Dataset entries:
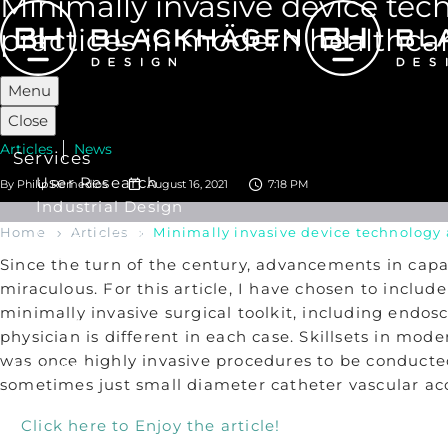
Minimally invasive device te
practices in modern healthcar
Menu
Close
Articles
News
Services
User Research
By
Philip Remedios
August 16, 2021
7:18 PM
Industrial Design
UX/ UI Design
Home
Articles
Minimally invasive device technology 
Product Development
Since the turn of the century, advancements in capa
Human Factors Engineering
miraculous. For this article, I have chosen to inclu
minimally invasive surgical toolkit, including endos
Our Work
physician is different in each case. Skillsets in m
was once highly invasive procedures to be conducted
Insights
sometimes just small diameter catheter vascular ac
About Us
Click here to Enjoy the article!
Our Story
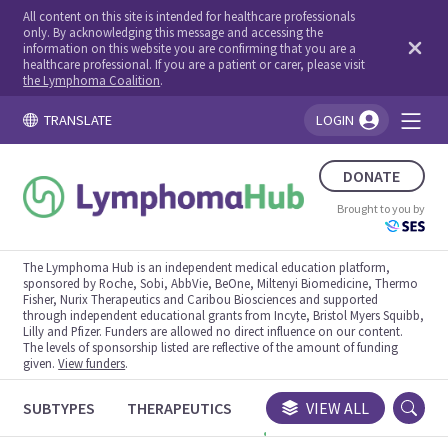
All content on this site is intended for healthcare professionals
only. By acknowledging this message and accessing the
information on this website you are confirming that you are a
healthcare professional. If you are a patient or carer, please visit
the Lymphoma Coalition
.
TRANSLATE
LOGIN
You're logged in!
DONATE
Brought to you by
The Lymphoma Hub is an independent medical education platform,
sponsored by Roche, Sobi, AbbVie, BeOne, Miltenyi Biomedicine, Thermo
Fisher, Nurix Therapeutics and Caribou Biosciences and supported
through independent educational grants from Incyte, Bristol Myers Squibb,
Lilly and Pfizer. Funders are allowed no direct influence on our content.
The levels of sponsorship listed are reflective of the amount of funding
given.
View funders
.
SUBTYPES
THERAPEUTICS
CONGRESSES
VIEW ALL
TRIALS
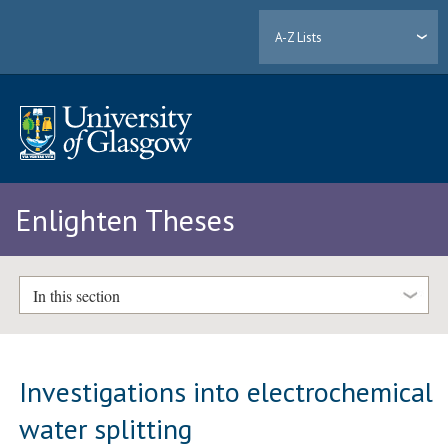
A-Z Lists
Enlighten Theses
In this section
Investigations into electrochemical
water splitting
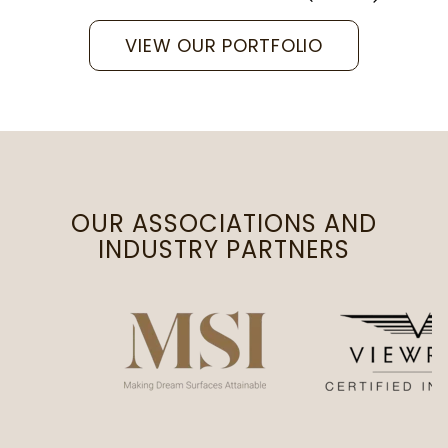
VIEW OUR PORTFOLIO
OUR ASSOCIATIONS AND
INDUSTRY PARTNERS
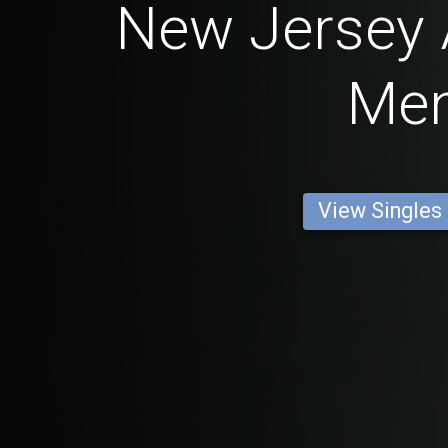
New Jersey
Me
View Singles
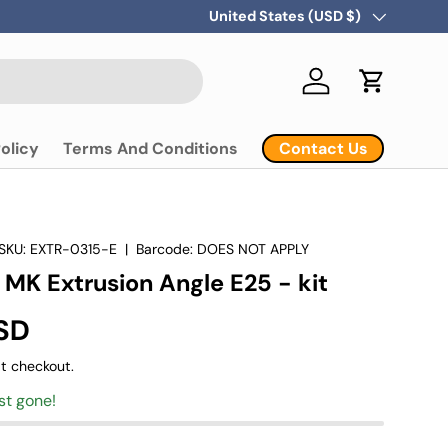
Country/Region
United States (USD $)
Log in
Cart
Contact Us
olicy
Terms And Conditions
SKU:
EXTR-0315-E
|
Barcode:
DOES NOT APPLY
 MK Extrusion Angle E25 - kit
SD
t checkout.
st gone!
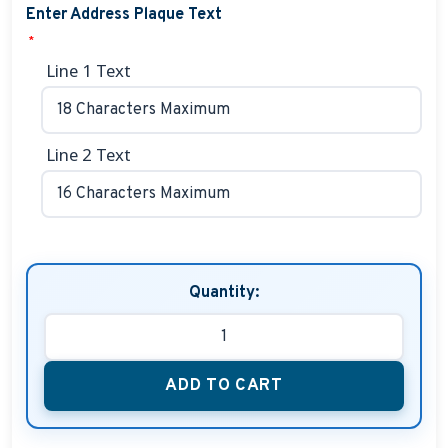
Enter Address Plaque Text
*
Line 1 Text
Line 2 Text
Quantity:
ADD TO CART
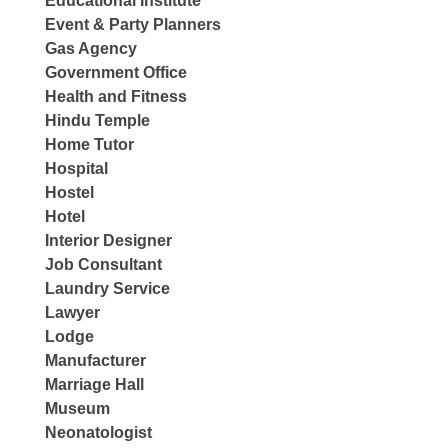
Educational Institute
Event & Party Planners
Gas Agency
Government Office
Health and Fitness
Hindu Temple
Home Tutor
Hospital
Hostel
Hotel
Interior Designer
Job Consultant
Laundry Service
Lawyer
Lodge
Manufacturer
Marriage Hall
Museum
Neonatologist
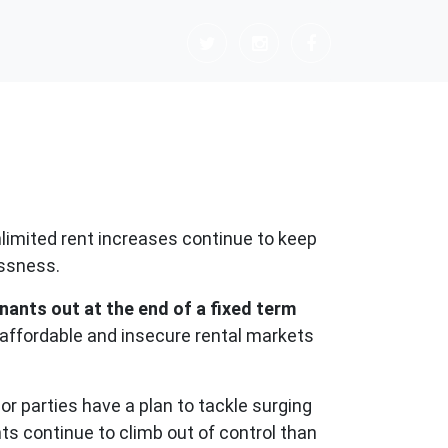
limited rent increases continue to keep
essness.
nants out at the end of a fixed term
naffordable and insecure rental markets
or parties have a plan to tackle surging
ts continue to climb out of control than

▸ What to work on: The required output is every line above that contains the string "Lymphoma".

▸ Exercise response:
the Lymphoma Coalition
The Lymphoma Hub is an independent medical education platform,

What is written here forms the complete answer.